Dataset records:
★ ★ ★ ★ ★

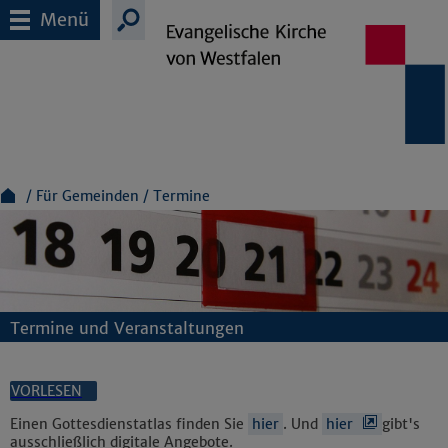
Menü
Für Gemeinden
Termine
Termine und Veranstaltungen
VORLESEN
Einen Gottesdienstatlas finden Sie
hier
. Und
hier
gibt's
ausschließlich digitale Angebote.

★ ★ ★ ★ ★

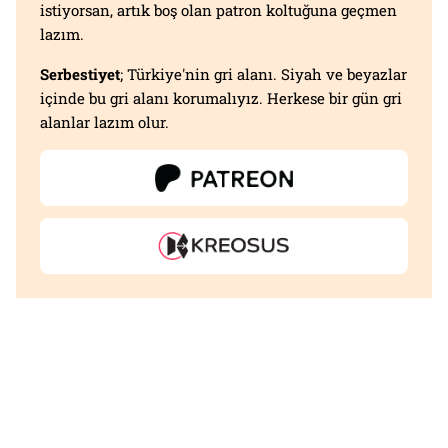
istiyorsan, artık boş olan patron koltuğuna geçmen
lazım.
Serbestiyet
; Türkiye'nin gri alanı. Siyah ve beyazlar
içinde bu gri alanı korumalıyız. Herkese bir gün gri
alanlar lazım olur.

★ ★ ★ ★ ★

--- Problem statement ---
In the entries above, locate every line with the word "alanı" and copy it.

--- Solution for this exercise ---
; Türkiye'nin gri alanı. Siyah ve beyazlar
içinde bu gri alanı korumalıyız. Herkese bir gün gri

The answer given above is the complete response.